Francis Beckett

At the TUC last week, we were invited to discuss the difference it makes not having any labour and industrial correspondents any more.  Here's one big difference.

 

AssetCo is a company with multi million pound contracts to own and maintain all London's and Lincolshire's fire engines.  It owes millions of pounds in unpaid tax, it has had to raise £26 million long term from a share offer and another emergency £3.5 million from the bank just to avoid liquidation.  It's trying to get rid of its chairman, chief executive and financial officer.  It had to take its chief executive and founder to the high court to get him to vote for the financial bailout, otherwise it would already have gone under.

It's a company in meltdown - and it owns all the fire engines for London and Lincolnshire.  If it goes under, we could lose all our fire engines to the company's creditors.  The London Fire Brigade says there's a clause in the contract which protects the fire engines - but it won't show us the clause.  When it eventually, unwillingly, released the contract, the relevant clause was "redacted."

AssetCo is also recruiting British firefighter instructors to train the military in the United Arab Emirates, and help put down pro-democracy demonstrators in Bahrain.

The blogosphere is full of it, led by David Hencke (see http://davidhencke.wordpress.com/2011/03/28/london-firefighter-firm-recruiting-brits-for-uae-military-support/.)   By any standards, this is a story.

But the national papers hardly touch the story.

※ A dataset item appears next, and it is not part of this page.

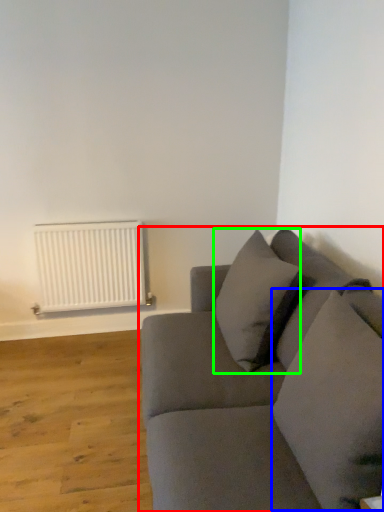 Question: Which is farther away from studio couch (highlighted by a red box)? pillow (highlighted by a blue box) or pillow (highlighted by a green box)?

Choices:
 (A) pillow
 (B) pillow

Answer: (B) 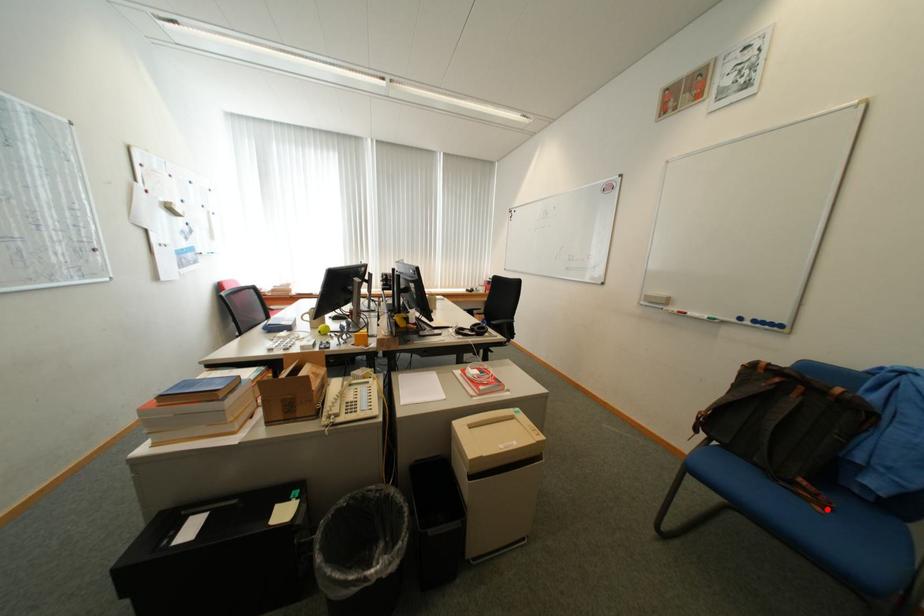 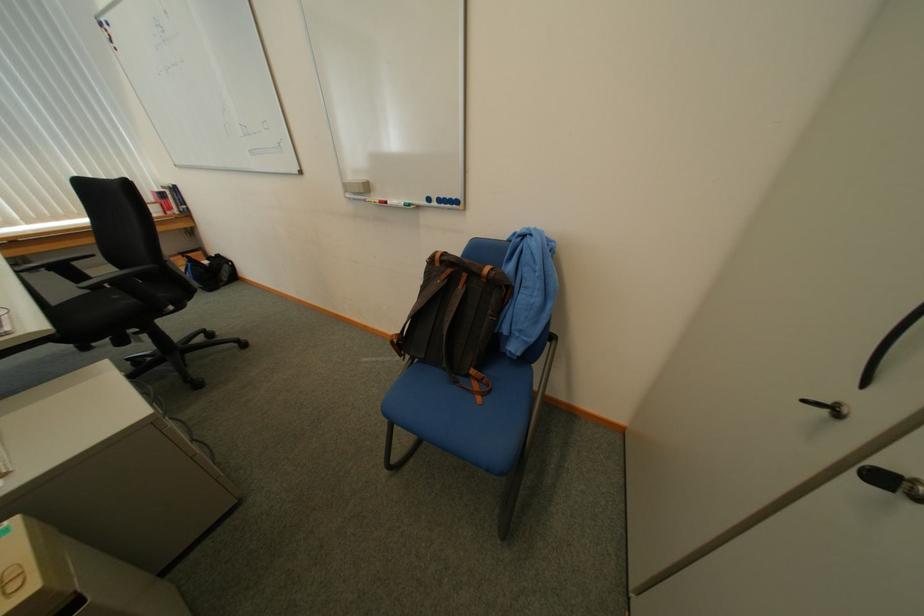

And that, I think, is because, in the absence of labour and industrial corrs, it ends up on the city desk - and city journalists are terrified of writing anything which might bring down a company's share price.

They are also instinctively unwilling to take anything from a trade union, and it's the Fire Brigades Union which helped expose this story.  When there were industrial corrs, they'd say: "It comes from the union - but it's a good story."  Now city desks say: "It's a good story - but it comes from the unions."